As regular readers know, young adult, or YA, literature is one of my favorite topics because it appears to be the one genre of fiction experiencing significant growth.
Technically, young adults are persons aged between 18 and 21, but the fiction in question attracts a much wider age range of readers, both below and above those numbers, and few if any topics are off limits.
"Highly Illogical Behavior," by John Corey Whaley, is about a girl who decides she can win a college scholarship by curing a boy of agoraphobia and then writing an essay about it. Needless to say, things don't go according to plan, but "it's the way the story gets there and how the characters handle the aftermath that make the book so electrifying," Shusterman says in his review.

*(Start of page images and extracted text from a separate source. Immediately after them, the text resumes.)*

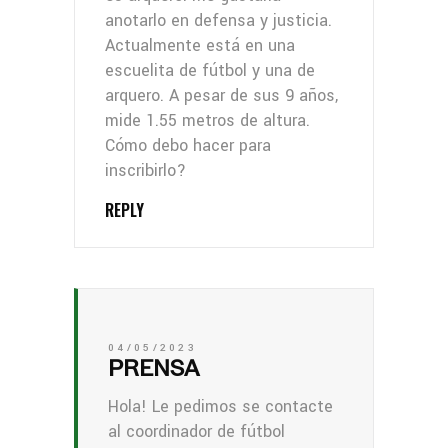
anotarlo en defensa y justicia.
Actualmente está en una
escuelita de fútbol y una de
arquero. A pesar de sus 9 años,
mide 1.55 metros de altura.
Cómo debo hacer para
inscribirlo?
REPLY
04/05/2023
PRENSA
Hola! Le pedimos se contacte
al coordinador de fútbol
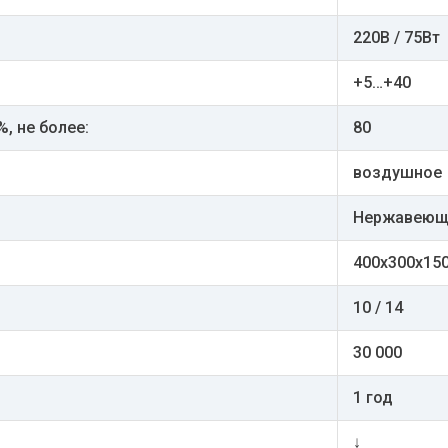
220В / 75Вт
+5…+40
, не более:
80
воздушное
Нержавеющ
400х300х150
10 / 14
30 000
1 год
↓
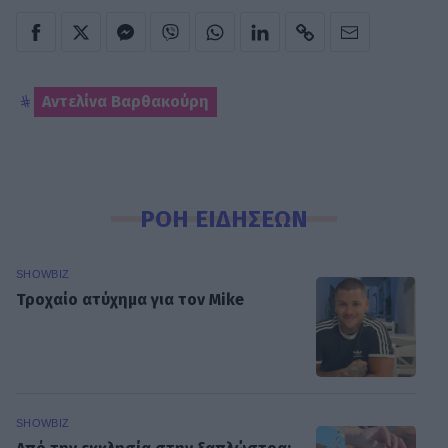
Αντελίνα Βαρθακούρη
ΡΟΗ ΕΙΔΗΣΕΩΝ
SHOWBIZ
Τροχαίο ατύχημα για τον Mike
SHOWBIZ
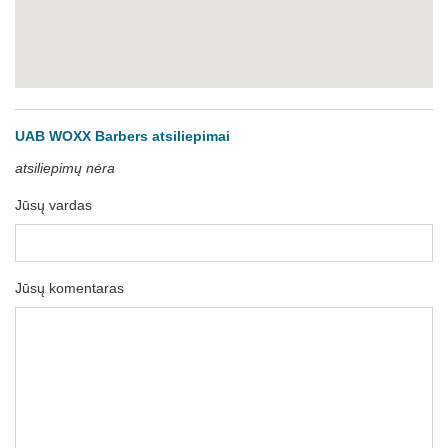
UAB WOXX Barbers atsiliepimai
atsiliepimų nėra
Jūsų vardas
Jūsų komentaras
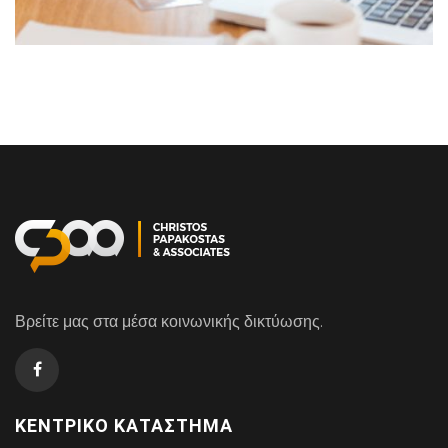
Βρείτε μας στα μέσα κοινωνικής δικτύωσης.
ΚΕΝΤΡΙΚΌ ΚΑΤΆΣΤΗΜΑ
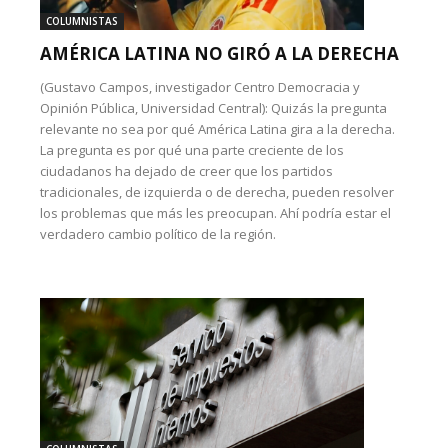
COLUMNISTAS
AMÉRICA LATINA NO GIRÓ A LA DERECHA
(Gustavo Campos, investigador Centro Democracia y
Opinión Pública, Universidad Central): Quizás la pregunta
relevante no sea por qué América Latina gira a la derecha.
La pregunta es por qué una parte creciente de los
ciudadanos ha dejado de creer que los partidos
tradicionales, de izquierda o de derecha, pueden resolver
los problemas que más les preocupan. Ahí podría estar el
verdadero cambio político de la región.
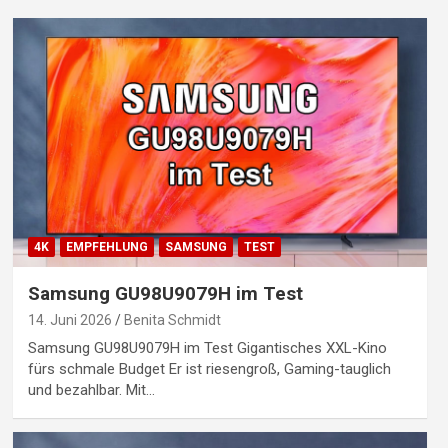
4K
EMPFEHLUNG
SAMSUNG
TEST
Samsung GU98U9079H im Test
14. Juni 2026
Benita Schmidt
Samsung GU98U9079H im Test Gigantisches XXL-Kino
fürs schmale Budget Er ist riesengroß, Gaming-tauglich
und bezahlbar. Mit…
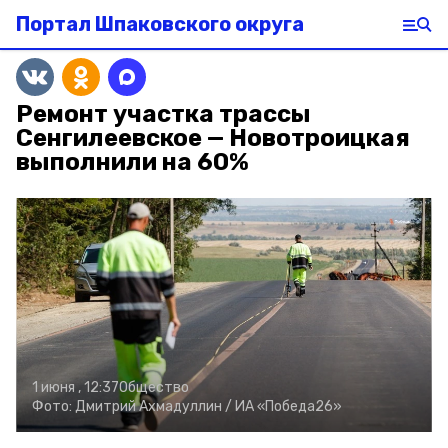
Портал Шпаковского округа
Ремонт участка трассы
Сенгилеевское — Новотроицкая
выполнили на 60%
1 июня , 12:37
Общество
Фото:
Дмитрий Ахмадуллин /
ИА «Победа26»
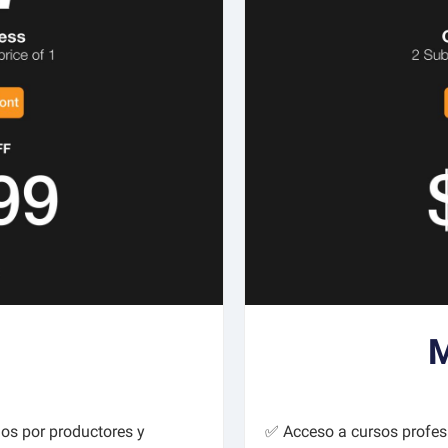
M
os por productores y
✅ Acceso a cursos profesi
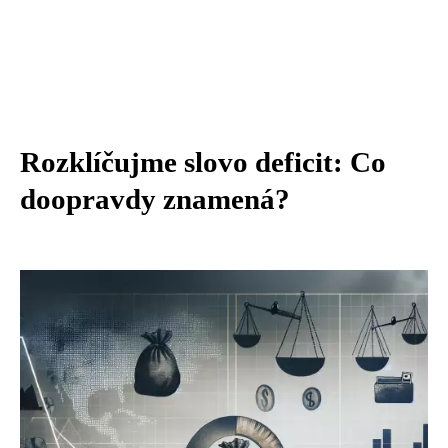
Rozklíčujme slovo deficit: Co
doopravdy znamená?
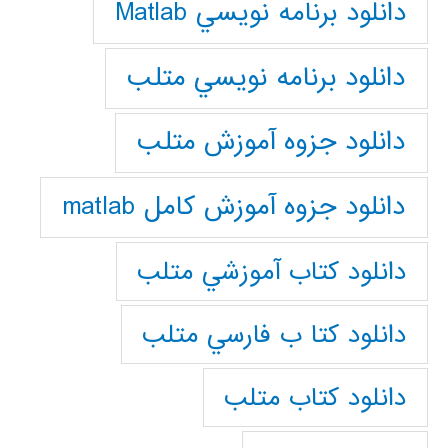
دانلود برنامه نويسي Matlab
دانلود برنامه نويسي متلب
دانلود جزوه آموزش متلب
دانلود جزوه آموزش کامل matlab
دانلود كتاب آموزشي متلب
دانلود كتا ب فارسي متلب
دانلود كتاب متلب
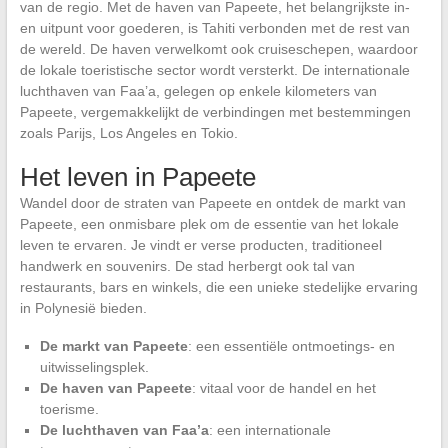
van de regio. Met de haven van Papeete, het belangrijkste in-
en uitpunt voor goederen, is Tahiti verbonden met de rest van
de wereld. De haven verwelkomt ook cruiseschepen, waardoor
de lokale toeristische sector wordt versterkt. De internationale
luchthaven van Faa’a, gelegen op enkele kilometers van
Papeete, vergemakkelijkt de verbindingen met bestemmingen
zoals Parijs, Los Angeles en Tokio.
Het leven in Papeete
Wandel door de straten van Papeete en ontdek de markt van
Papeete, een onmisbare plek om de essentie van het lokale
leven te ervaren. Je vindt er verse producten, traditioneel
handwerk en souvenirs. De stad herbergt ook tal van
restaurants, bars en winkels, die een unieke stedelijke ervaring
in Polynesië bieden.
De markt van Papeete
: een essentiële ontmoetings- en
uitwisselingsplek.
De haven van Papeete
: vitaal voor de handel en het
toerisme.
De luchthaven van Faa’a
: een internationale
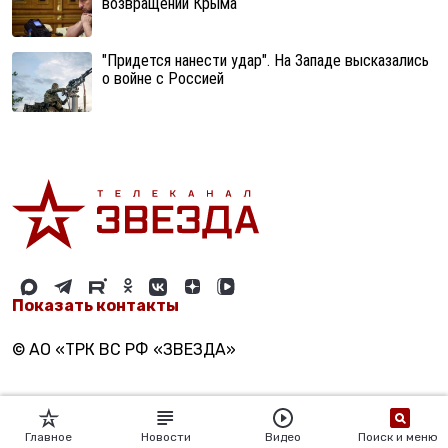
возвращении Крыма
"Придется нанести удар". На Западе высказались
о войне с Россией
Показать контакты
© АО «ТРК ВС РФ «ЗВЕЗДА»
Главное
Новости
Видео
Поиск и меню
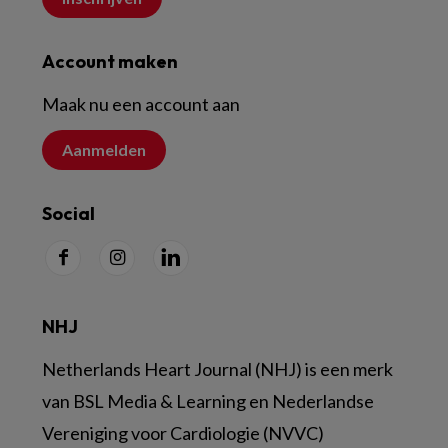
Account maken
Maak nu een account aan
Aanmelden
Social
NHJ
Netherlands Heart Journal (NHJ) is een merk
van BSL Media & Learning en Nederlandse
Vereniging voor Cardiologie (NVVC)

For whatever reason or reasons, older adults buy a lot of YA titles and presumably read them. According to Shusterman, that's a good thing.
Humans don't always make the best choices and while mature adults tend to disguise, deny or dismiss their missteps, teenagers find them raw and consequential, he says. "It's one reason more adults should be reading good young adult literature like this novel. It insists on opportunities for growth that our cherished -- but often illusory -- notions of maturity have closed the door on."